Um militar venezuelano e um guia Yanomami da Venezuela fizeram uma
rápida incursão em território brasileiro até
uma aldeia chamada Poimopë, situada no alto rio Mucajaí.
No dia seguinte, um grupo de militares venezuelanos armados chegou
ao mesmo local e acampou numa casa coletiva dos Yanomami. Nesta aldeia
– situada na área de atuação da Urihi Saúde
Yanomami, ONG parceira da CCPY financiada pela FUNASA (Fundação
Nacional de Saúde) – o grupo impediu a auxiliar de enfermagem
de utilizar o rádio a fim de alertar o Pelotão de Fronteira
do Exército brasileiro sediado na região, em Surucucus.
A auxiliar foi interrogada sobre o trabalho que realizava no local
e a quem estava subordinada. Os militares venezuelanos ignoraram a
informação de que estavam em território brasileiro.

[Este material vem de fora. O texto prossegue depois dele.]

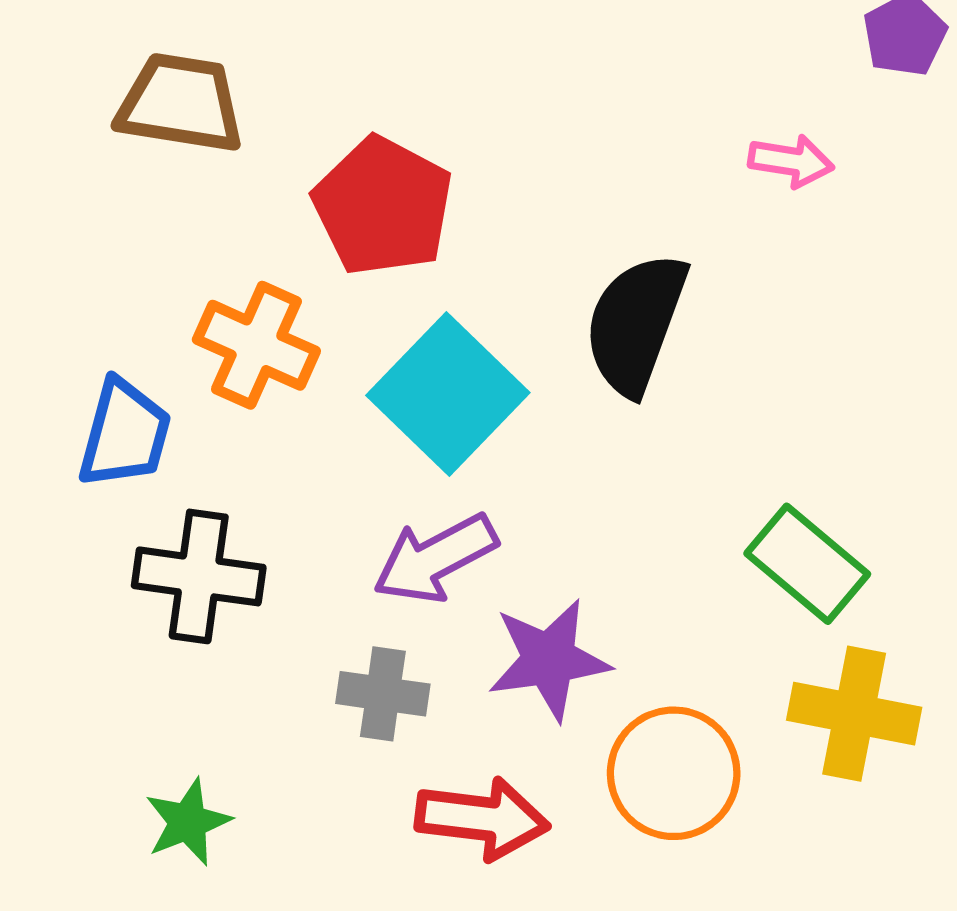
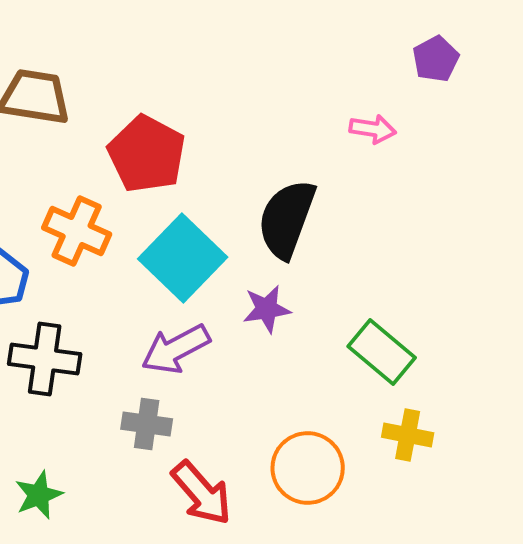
purple star: (549, 660) -> (267, 309), moved, size x0.7
yellow cross: (854, 714) -> (408, 435), size x0.7
red arrow: (482, 818) -> (202, 493), turned 42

Pernoitaram na aldeia. Pela manhã, depois do grupo ter deixado
o local, a auxiliar de enfermagem constatou que uma mulher yanomami,
com várias escoriações, teria sido vítima
de abusos sexuais dos militares venezuelanos. Verificou ainda que
40 lâminas coletadas para diagnóstico de malária
tinham sido destruídas.
Na mesma ocasião, outra tropa de militares venezuelanos teria
se encontrada com cerca de 25 garimpeiros no lugar denominado Chico
Veloso – pista clandestina de garimpo – localizado no
alto rio Catrimani, em território brasileiro. Os garimpeiros
teriam sido torturados e saqueados pelos soldados venezuelanos. Em
depoimento à Polícia Federal, os garimpeiros teriam
se recusado a dar informações sobre o proprietário
da aeronave utilizada para o ingresso ilegal deles na área
indígena.
Estas recentes incursões da Guarda Venezuelana no país
levantaram a suspeita de que quatro índios Yanomami desaparecidos
em 2001 na região de Xitei poderiam ter sido seqüestrados
desta maneira . O seqüestro dos índios teria ocorrido
num lugar chamado Simoki, no início de outubro daquele ano.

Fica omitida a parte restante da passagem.